This research deals with the study and analysis of contemporary examples of collective housing in Europe, designed during the 1990s and beyond.More specifically, the projects of this research were constructed between 1994 and 2008. They are high-rise buildings that constitute representative examples of contemporary collective housing while they fulfil the specific criteria set by this research. These buildings have been selected according to their general geometric set-up, the typological set-up of the individual units and collective spaces of each building, as well as the architectural interest that they present. At the same time, there is an attempt to determine a general limit regarding which residence buildings should be considered as “collective” and to which extend. The examples of collective housing selected for this research are residences that: a/ were designed and set for particular users groups with common or specific characteristics, b/ were made by the famous Baugruppen or Building Cooperatives, c/ can accommodate a large number of people and are designed so that they/in order to enhance the collectiveness and the sociability among their users through communal spaces.
Collective housing is not a new type of housing that emerged as a consequence of modern life,but one that has regained ground in the contemporary architecture in recent years for various reasons. The reasons for its popularity have their origins in the fact that the social structure of most countries has undergone significant changes because of social, political and economic factors. The new family and lifestyle models that have appeared during the last years, the ever increasing average age of population in affluent European countries, intense urbanization of recent decades, citizens’ intense mobility and way of life, as well as people’s searching an "identity" in a globalized world through the model of collective housing are some of these reasons. This research examines, consequently, the changes and similarities that the model of collective housing is undergoing nowadays.
Collective housing nowadaysgives everyone the right to determine their life in the “community” with a new aim: keeping the balance between individual and public interest. Today, each person chooses to which extend he/she wants to participate or get collectively involved. Collectiveness is enhanced and encouraged through communal spaces, while individual’s privacy is at the same time respected and protected.
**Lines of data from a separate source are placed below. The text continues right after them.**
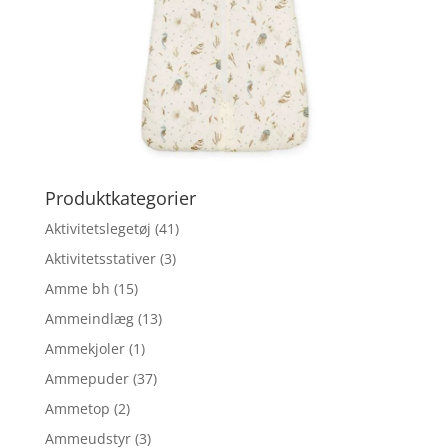
Produktkategorier
Aktivitetslegetøj
(41)
Aktivitetsstativer
(3)
Amme bh
(15)
Ammeindlæg
(13)
Ammekjoler
(1)
Ammepuder
(37)
Ammetop
(2)
Ammeudstyr
(3)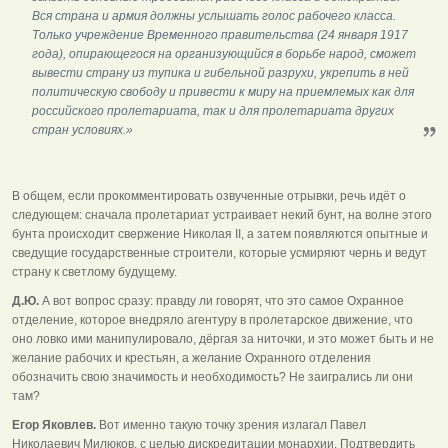
Вся страна и армия должны услышать голос рабочего класса.
Только учреждение Временного правительства
(24 января 1917
года)
, опирающегося на организующийся в борьбе народ, сможет
вывести страну из тупика и гибельной разрухи, укрепить в ней
политическую свободу и привести к миру на приемлемых как для
российского пролетариата, так и для пролетариата других
стран условиях.»
В общем, если прокомментировать озвученные отрывки, речь идёт о
следующем: сначала пролетариат устраивает некий бунт, на волне этого
бунта происходит свержение Николая II, а затем появляются опытные и
сведущие государственные строители, которые усмиряют чернь и ведут
страну к светлому будущему.
Д.Ю.
А вот вопрос сразу: правду ли говорят, что это самое Охранное
отделение, которое внедряло агентуру в пролетарское движение, что
оно ловко ими манипулировало, дёргая за ниточки, и это может быть и не
желание рабочих и крестьян, а желание Охранного отделения
обозначить свою значимость и необходимость? Не заигрались ли они
там?
Егор Яковлев.
Вот именно такую точку зрения излагал Павел
Николаевич Милюков, с целью дискредитации монархии. Подтвердить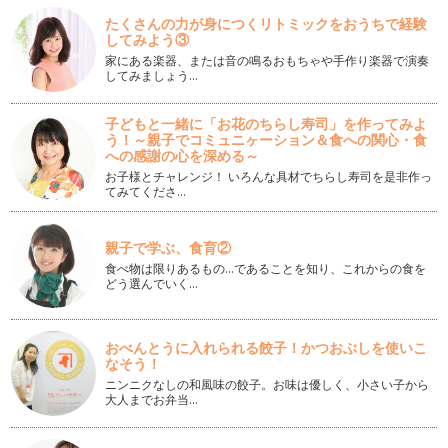
ね。 今…
たくさんの力が身につくリトミックをおうちで経験
してみよう③
ママといっしょにクッキング ミキサーで簡単！ブルーベリー
家にある楽器、または音の鳴るおもちゃや手作り楽器で演奏
ヨーグルトシェイク
してみましょう…
暖かい季節になり、ひんやりしたデザートをおやつに食べた
くな…
子どもと一緒に「お花のちらし寿司」を作ってみよ
う！～親子でコミュニヶーション＆食への関心・食
ママといっしょにクッキング 手作りのやさしい味バナナマフ
への感謝の心を深める～
ィン
お子様とチャレンジ！ いろんな具材でちらし寿司を是非作っ
バナナの皮に茶色の斑点がでて黒くなりそうな、食べきれず
てみてくださ…
残っ…
ママといっしょにクッキング 手ごねの白パン作り
親子で学ぶ、食育②
幼児期の朝食はもちろんおやつとしても手軽に食べられるパ
食べ物は限りあるもの…であることを知り、これからの食を
ン。 手作りのパン…
どう選んでいく…
ママといっしょにクッキング 海の幸を味わうクラムチャウダ
ー作り
おべんとうに入れられる餃子！かつおぶしを使いこ
酒蒸ししたあさり、玉ねぎ、じゃがいも、ベーコンが入ったと
なそう！
ろみのあるクラムチャウダー。お子さ…
ニンニクなしの和風味の餃子。お味は優しく、小さい子から
大人までお弁当…
ママといっしょにクッキング ひな祭りのお祝いに簡単いちご
大福作り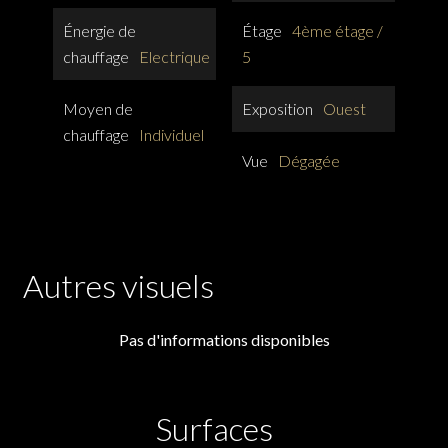
Énergie de
Étage
4ème étage /
chauffage
Electrique
5
Moyen de
Exposition
Ouest
chauffage
Individuel
Vue
Dégagée
Autres visuels
Pas d'informations disponibles
Surfaces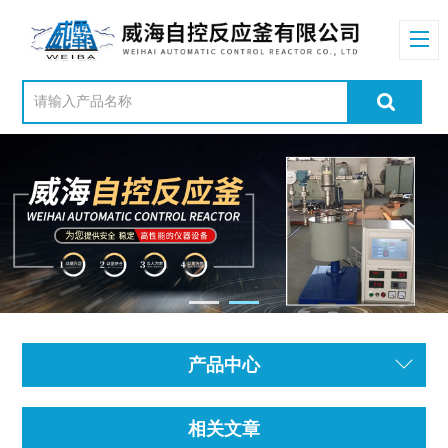
产品中心
相关文章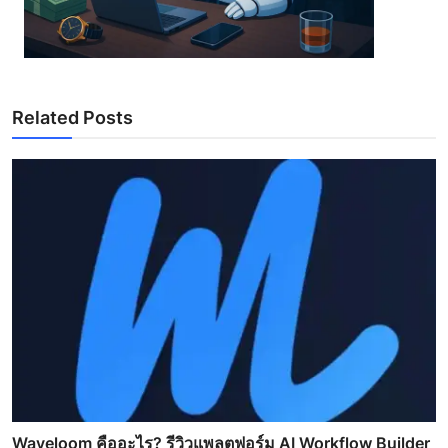
Related Posts
Waveloom คืออะไร? รีวิวแพลตฟอร์ม AI Workflow Builder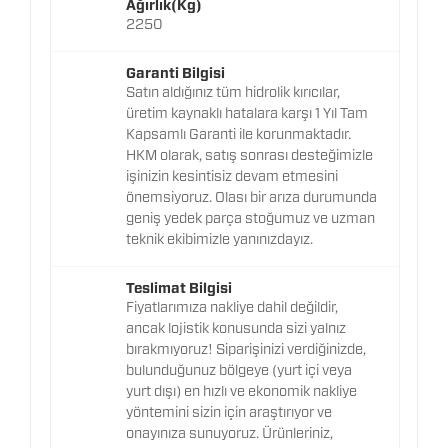
Ağırlık(Kg)
2250
Garanti Bilgisi
Satın aldığınız tüm hidrolik kırıcılar,
üretim kaynaklı hatalara karşı 1 Yıl Tam
Kapsamlı Garanti ile korunmaktadır.
HKM olarak, satış sonrası desteğimizle
işinizin kesintisiz devam etmesini
önemsiyoruz. Olası bir arıza durumunda
geniş yedek parça stoğumuz ve uzman
teknik ekibimizle yanınızdayız.
Teslimat Bilgisi
Fiyatlarımıza nakliye dahil değildir,
ancak lojistik konusunda sizi yalnız
bırakmıyoruz! Siparişinizi verdiğinizde,
bulunduğunuz bölgeye (yurt içi veya
yurt dışı) en hızlı ve ekonomik nakliye
yöntemini sizin için araştırıyor ve
onayınıza sunuyoruz. Ürünleriniz,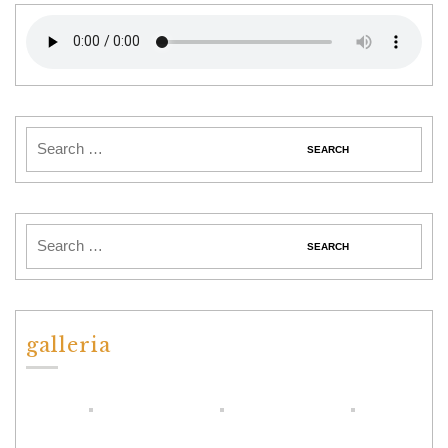
galleria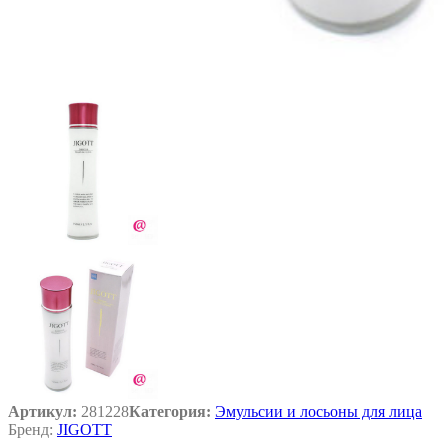
Артикул:
281228
Категория:
Эмульсии и лосьоны для лица
Бренд:
JIGOTT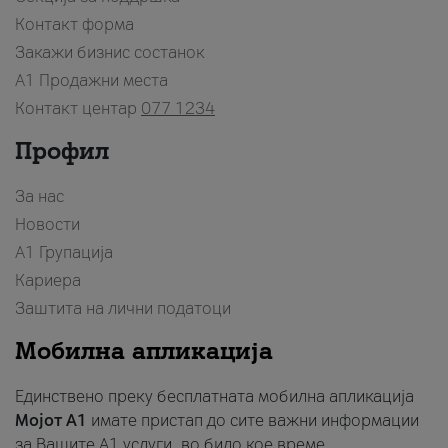
Контакт форма
Закажи бизнис состанок
A1 Продажни места
Контакт центар
077 1234
Профил
За нас
Новости
А1 Групација
Кариера
Заштита на лични податоци
Мобилна апликација
Единствено преку бесплатната мобилна апликација
Мојот A1
имате пристап до сите важни информации
за Вашите A1 услуги, во било кое време.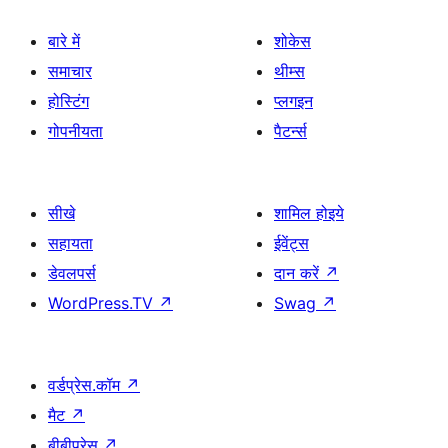
बारे में
शोकेस
समाचार
थीम्स
होस्टिंग
प्लगइन
गोपनीयता
पैटर्न्स
सीखे
शामिल होइये
सहायता
ईवेंट्स
डेवलपर्स
दान करें
↗
WordPress.TV
↗
Swag
↗
वर्डप्रेस.कॉम
↗
मैट
↗
बीबीप्रेस
↗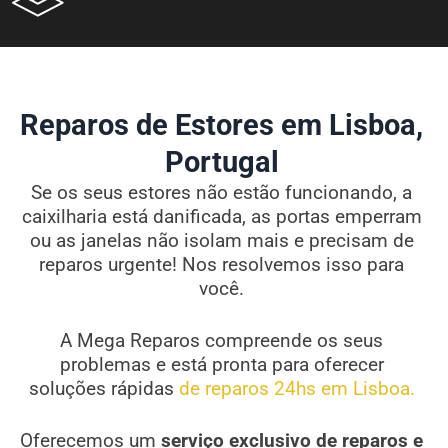
Reparos de Estores em Lisboa,
Portugal
Se os seus estores não estão funcionando, a
caixilharia está danificada, as portas emperram
ou as janelas não isolam mais e precisam de
reparos urgente! Nos resolvemos isso para
você.
A Mega Reparos compreende os seus
problemas e está pronta para oferecer
soluções rápidas
de reparos 24hs em Lisboa.
Oferecemos um
serviço exclusivo de reparos e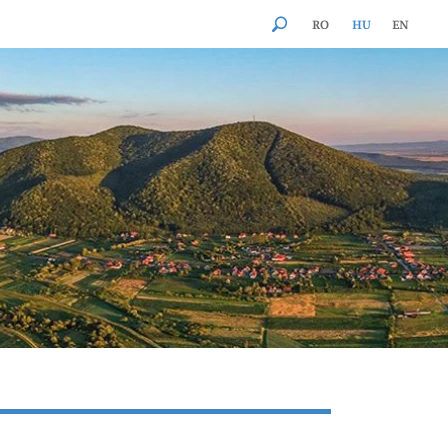
RO
HU
EN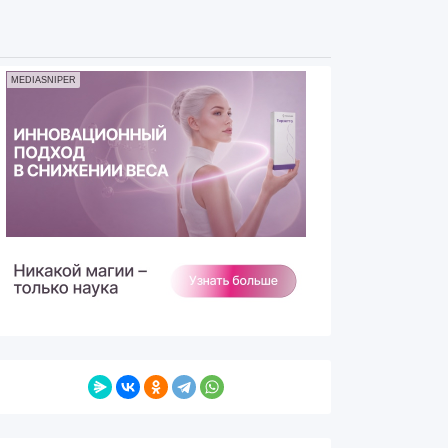
MEDIASNIPER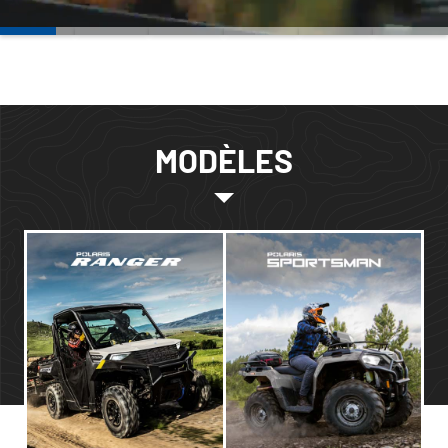
MODÈLES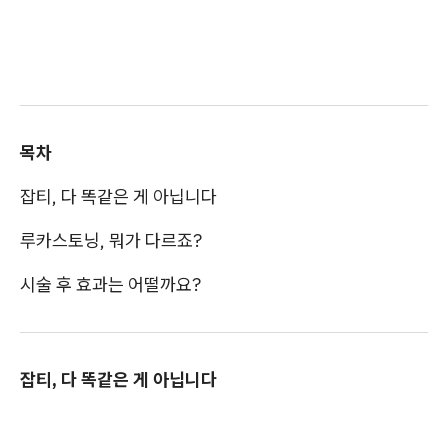
목차
잡티, 다 똑같은 게 아닙니다
루카스토닝, 뭐가 다르죠?
시술 후 효과는 어떨까요?
잡티, 다 똑같은 게 아닙니다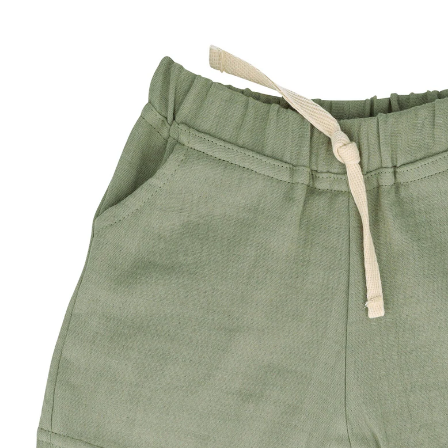
19,99 €
inkl. MwSt. und zzgl.
Versandkosten
Größe
Größenberater
In den Warenkorb
Lieferung nach Hause
Sofort lieferbar - in 2-3 Werktagen bei Dir
Filialabholung
Einen Moment bitte...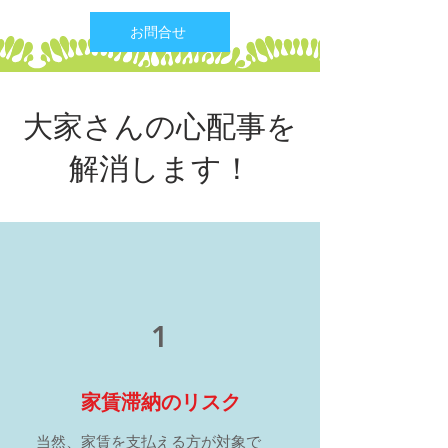
お問合せ
大家さんの心配事を
解消します！
1
家賃滞納のリスク
当然、家賃を支払える方が対象で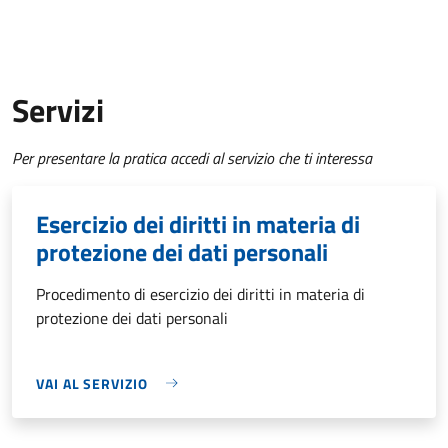
Servizi
Per presentare la pratica accedi al servizio che ti interessa
Esercizio dei diritti in materia di
protezione dei dati personali
Procedimento di esercizio dei diritti in materia di
protezione dei dati personali
VAI AL SERVIZIO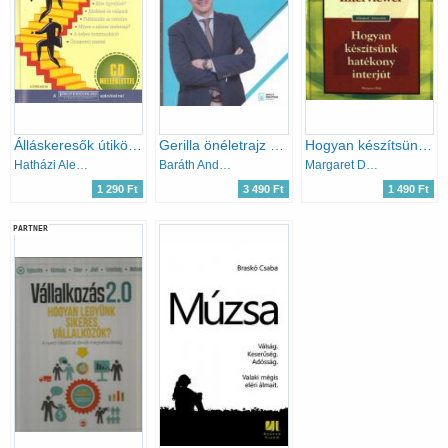
Álláskeresők útikönyve - CD melléklettel
Gerilla önéletrajz módszerek
Hogyan készítsünk hatékony interjút - How to be a better... Interviewer
Hatházi Alexa; Kőrösi Márta; Krista Zita
Baráth András
Margaret Dale
1 290 Ft
3 490 Ft
1 490 Ft
PARTNER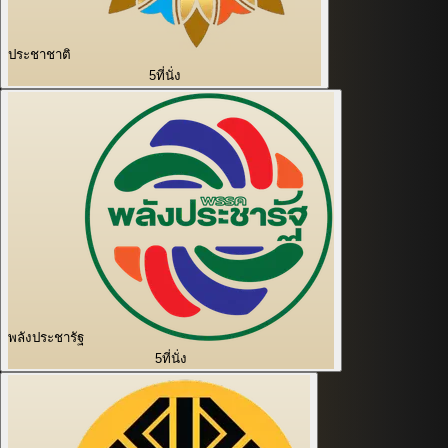
ประชาชาติ
5
ที่นั่ง
พลังประชารัฐ
5
ที่นั่ง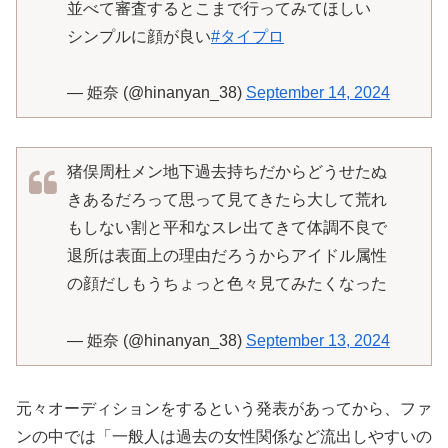
並べて審査するとこまで行ってみてほしい
シンプルに顔が良い
#タイプロ
— 姫奈 (@hinanyan_38)
September 14, 2024
猪俣周杜メン地下過去持ちだからどうせたぬ
きあるだろって思って見てきたら大して荒れ
もしない割と平和なスレ出てきて体調不良で
退所は表面上の理由だろうからアイドル属性
の顔だしもうちょっと色々見てみたくなった
— 姫奈 (@hinanyan_38)
September 13, 2024
元々オーディションをするという発表があってから、ファ
ンの中では「一般人は過去の女性関係など流出しやすいの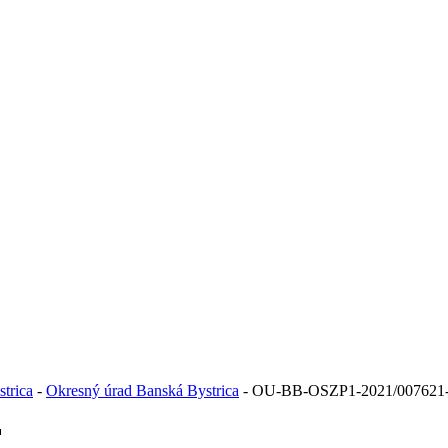
trica
-
Okresný úrad Banská Bystrica
- OU-BB-OSZP1-2021/007621
F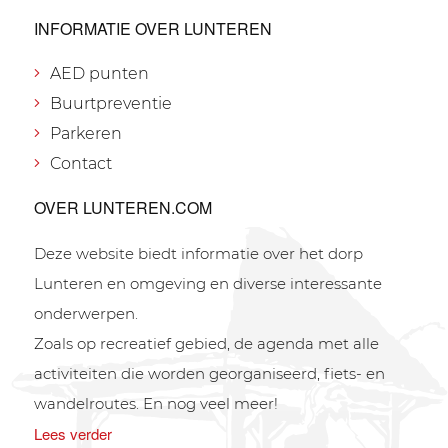
INFORMATIE OVER LUNTEREN
AED punten
Buurtpreventie
Parkeren
Contact
OVER LUNTEREN.COM
Deze website biedt informatie over het dorp
Lunteren en omgeving en diverse interessante
onderwerpen.
Zoals op recreatief gebied, de agenda met alle
activiteiten die worden georganiseerd, fiets- en
wandelroutes. En nog veel meer!
Lees verder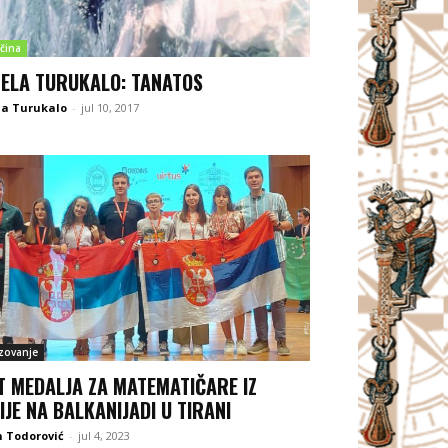
čina
ELA TURUKALO: TANATOS
la Turukalo
-
jul 10, 2017
zovanje
T MEDALJA ZA MATEMATIČARE IZ
IJE NA BALKANIJADI U TIRANI
 Todorović
-
jul 4, 2023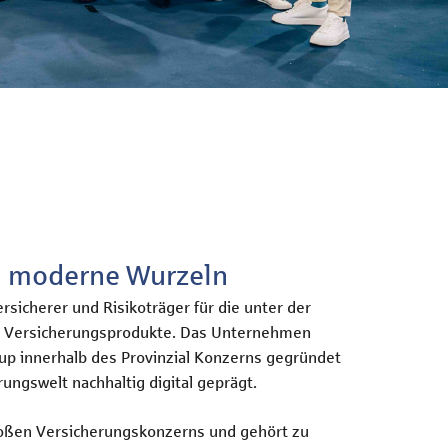
nd moderne Wurzeln
ersicherer und Risikoträger für die unter der
 Versicherungsprodukte. Das Unternehmen
-up innerhalb des Provinzial Konzerns gegründet
ungswelt nachhaltig digital geprägt.
roßen Versicherungskonzerns und gehört zu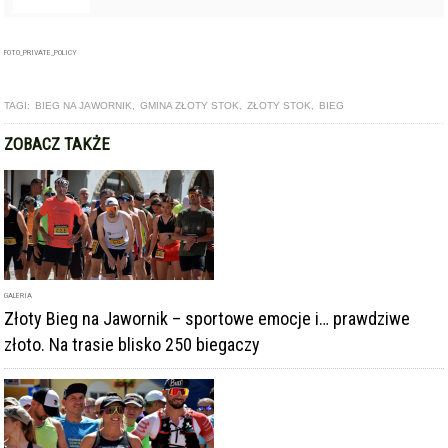
FOTO_PRIVATE_POLICY
TAGI:
BIEG NA JAWORNIK
,
GMINA ZŁOTY STOK
,
ZŁOTY STOK
,
BIEG
ZOBACZ TAKŻE
GALERIA
Złoty Bieg na Jawornik – sportowe emocje i… prawdziwe
złoto. Na trasie blisko 250 biegaczy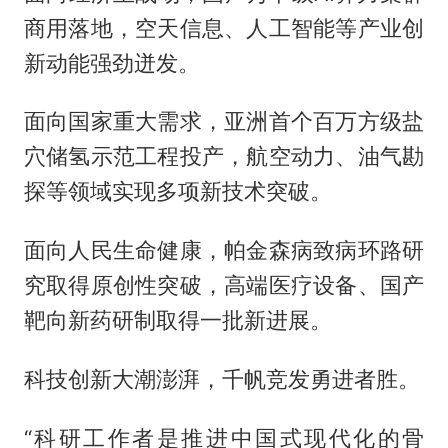
商用落地，空天信息、人工智能等产业创
新动能强劲迸发。
面向国家重大需求，亚洲首个百万方级盐
穴储氢示范工程投产，航空动力、油气勘
探等领域实现多项新技术突破。
面向人民生命健康，帕金森病致病环路研
究取得原创性突破，高端医疗设备、国产
靶向新药研制取得一批新进展。
科技创新大潮澎湃，千帆竞发勇进者胜。
“科研工作者是推进中国式现代化的骨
Collective housing cannot be strictly standardised anymore or of no architectural interest, as it used to be in previous decades. Individuals seek a sense of “identity” in it, while at the same time its neutrality should also be maintained. Flexibility and adaptability, the wide variety in number, shape, surface and typology of collective residence housing units constitute now essential and basic characteristics of a contemporary unit of residences. Collective housing nowadays comes to replace and assume the role of “neighbourhood”, or, in many cases, to upgrade and strengthen it, while its potential/possible arrangement is chosen with the aim of developing and upgrading the wider region through the new residents and the uses that will be attracted.